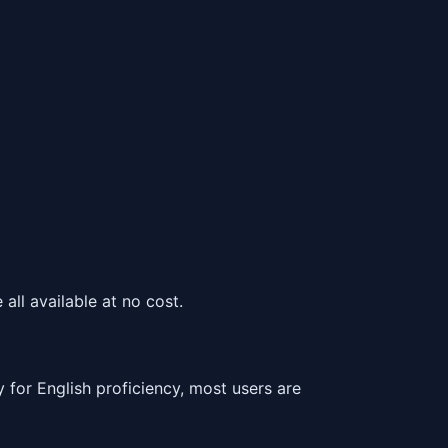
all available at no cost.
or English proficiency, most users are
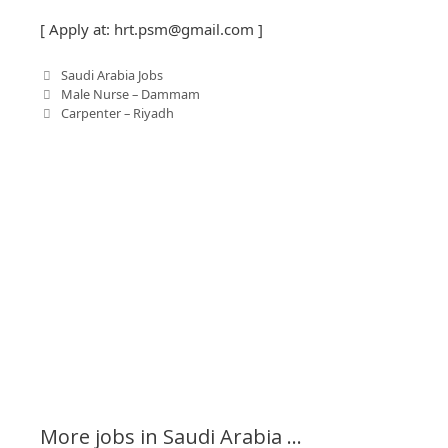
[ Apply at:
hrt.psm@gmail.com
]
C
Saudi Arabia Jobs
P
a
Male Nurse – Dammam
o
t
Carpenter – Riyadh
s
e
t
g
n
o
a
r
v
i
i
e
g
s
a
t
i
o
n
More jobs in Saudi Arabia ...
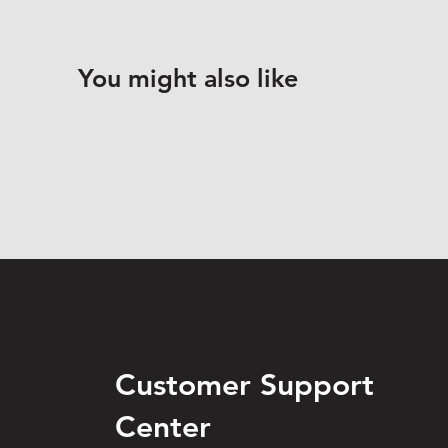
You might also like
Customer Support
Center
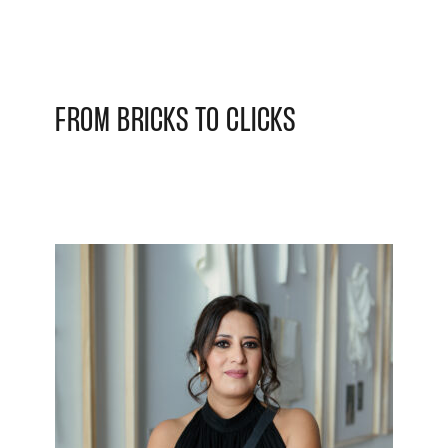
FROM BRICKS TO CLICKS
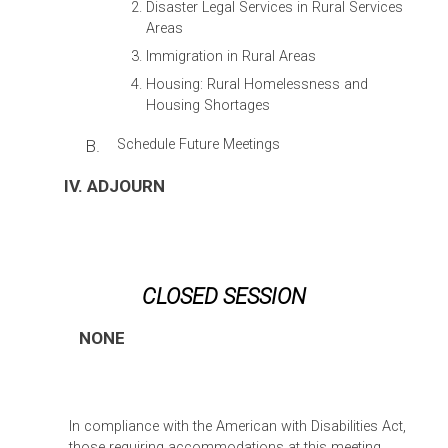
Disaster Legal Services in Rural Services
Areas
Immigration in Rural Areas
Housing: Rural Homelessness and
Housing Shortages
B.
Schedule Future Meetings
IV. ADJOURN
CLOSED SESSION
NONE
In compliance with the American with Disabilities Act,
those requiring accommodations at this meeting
————————
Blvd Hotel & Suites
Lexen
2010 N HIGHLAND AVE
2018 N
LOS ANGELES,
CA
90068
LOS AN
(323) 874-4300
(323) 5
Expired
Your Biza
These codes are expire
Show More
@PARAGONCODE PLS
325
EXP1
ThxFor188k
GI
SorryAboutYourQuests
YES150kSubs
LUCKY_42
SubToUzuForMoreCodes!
————————
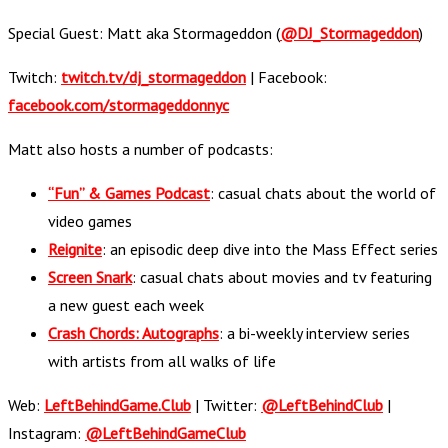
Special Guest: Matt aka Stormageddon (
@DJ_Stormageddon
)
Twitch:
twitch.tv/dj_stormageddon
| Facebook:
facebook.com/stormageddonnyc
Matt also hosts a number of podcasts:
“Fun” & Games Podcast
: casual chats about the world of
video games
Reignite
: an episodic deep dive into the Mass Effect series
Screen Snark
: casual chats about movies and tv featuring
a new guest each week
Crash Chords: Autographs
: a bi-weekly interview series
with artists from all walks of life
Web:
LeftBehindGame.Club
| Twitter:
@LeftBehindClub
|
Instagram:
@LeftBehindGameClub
————————
→ What needs to be done
Throughout the data above, report every line that contains the string "also".

→ Answer section
You might also like
Matt also hosts a number of podcasts:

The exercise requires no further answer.